*YOUR ASSIGNMENT*. In the data below, begin at the line with "all decisions, including" and stop after the line with "Bibliography lists 6 sources."; output those lines exactly and no pictures.

*GIVEN INFORMATION*.

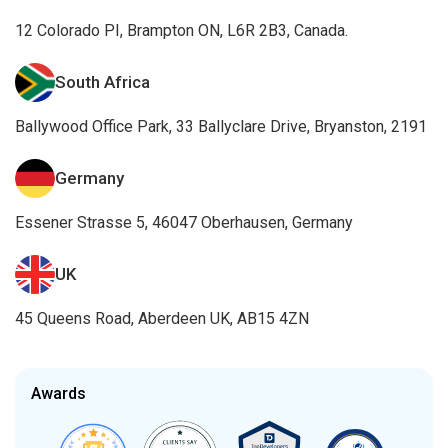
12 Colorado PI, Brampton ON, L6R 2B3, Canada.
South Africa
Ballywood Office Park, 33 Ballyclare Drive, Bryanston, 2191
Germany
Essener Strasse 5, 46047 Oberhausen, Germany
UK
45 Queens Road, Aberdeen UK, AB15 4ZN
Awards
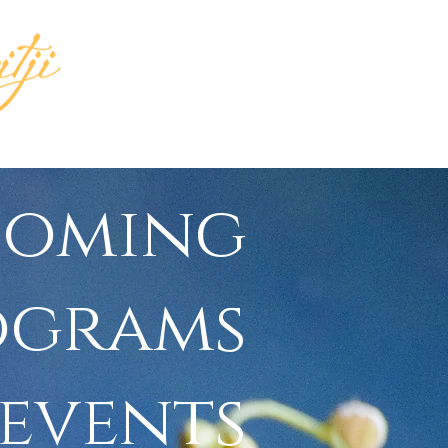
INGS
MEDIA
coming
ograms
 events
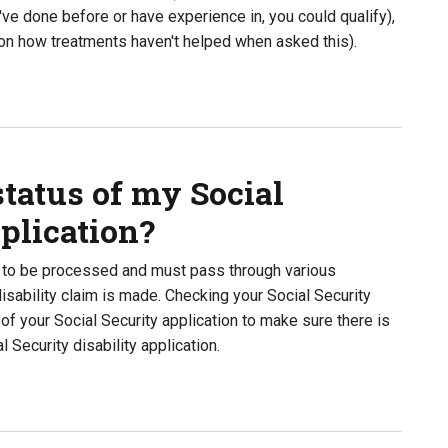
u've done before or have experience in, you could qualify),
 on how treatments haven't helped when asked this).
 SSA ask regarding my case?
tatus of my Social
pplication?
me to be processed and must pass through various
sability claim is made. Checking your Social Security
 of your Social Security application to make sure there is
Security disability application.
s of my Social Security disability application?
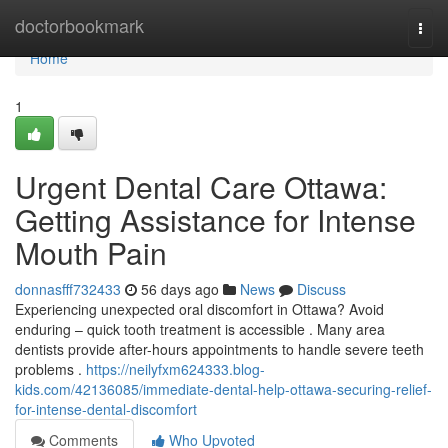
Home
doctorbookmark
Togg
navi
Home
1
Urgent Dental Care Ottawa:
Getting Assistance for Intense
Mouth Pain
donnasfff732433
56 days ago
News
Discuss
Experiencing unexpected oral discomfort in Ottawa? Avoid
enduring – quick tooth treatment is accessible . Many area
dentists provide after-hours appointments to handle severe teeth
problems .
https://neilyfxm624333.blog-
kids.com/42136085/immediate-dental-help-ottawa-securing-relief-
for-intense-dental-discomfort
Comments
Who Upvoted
* * *
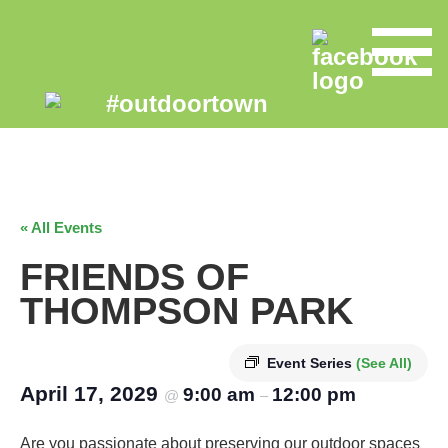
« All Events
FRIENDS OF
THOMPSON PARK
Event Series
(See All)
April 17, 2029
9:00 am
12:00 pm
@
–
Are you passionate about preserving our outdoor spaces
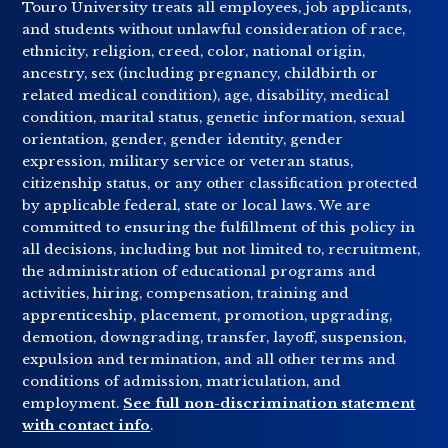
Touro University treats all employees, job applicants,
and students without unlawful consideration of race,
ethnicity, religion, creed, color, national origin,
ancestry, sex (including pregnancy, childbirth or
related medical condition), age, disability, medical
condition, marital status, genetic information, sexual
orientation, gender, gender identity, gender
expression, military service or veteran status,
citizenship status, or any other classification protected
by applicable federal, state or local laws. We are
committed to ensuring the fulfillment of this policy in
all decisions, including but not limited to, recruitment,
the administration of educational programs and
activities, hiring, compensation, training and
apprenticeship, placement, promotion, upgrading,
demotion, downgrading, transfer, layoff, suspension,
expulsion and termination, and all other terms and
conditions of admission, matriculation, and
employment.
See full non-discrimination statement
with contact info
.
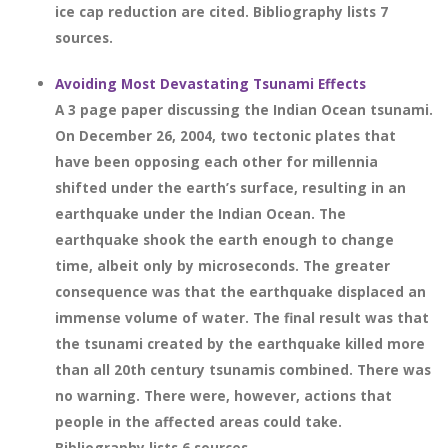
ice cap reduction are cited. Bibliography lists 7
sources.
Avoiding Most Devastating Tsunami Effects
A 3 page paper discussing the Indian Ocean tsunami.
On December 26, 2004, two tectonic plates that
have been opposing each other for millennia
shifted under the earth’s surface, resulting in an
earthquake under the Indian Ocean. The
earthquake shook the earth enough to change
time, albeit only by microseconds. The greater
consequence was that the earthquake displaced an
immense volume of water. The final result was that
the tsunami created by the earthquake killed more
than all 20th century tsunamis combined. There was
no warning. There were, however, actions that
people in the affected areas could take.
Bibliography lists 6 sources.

*TASK RESPONSE*.
all decisions, including but not limited to, recruitment,
the administration of educational programs and
activities, hiring, compensation, training and
apprenticeship, placement, promotion, upgrading,
demotion, downgrading, transfer, layoff, suspension,
expulsion and termination, and all other terms and
conditions of admission, matriculation, and
employment.
See full non-discrimination statement
with contact info
.
ice cap reduction are cited. Bibliography lists 7
sources.
Avoiding Most Devastating Tsunami Effects
A 3 page paper discussing the Indian Ocean tsunami.
On December 26, 2004, two tectonic plates that
have been opposing each other for millennia
shifted under the earth’s surface, resulting in an
earthquake under the Indian Ocean. The
earthquake shook the earth enough to change
time, albeit only by microseconds. The greater
consequence was that the earthquake displaced an
immense volume of water. The final result was that
the tsunami created by the earthquake killed more
than all 20th century tsunamis combined. There was
no warning. There were, however, actions that
people in the affected areas could take.
Bibliography lists 6 sources.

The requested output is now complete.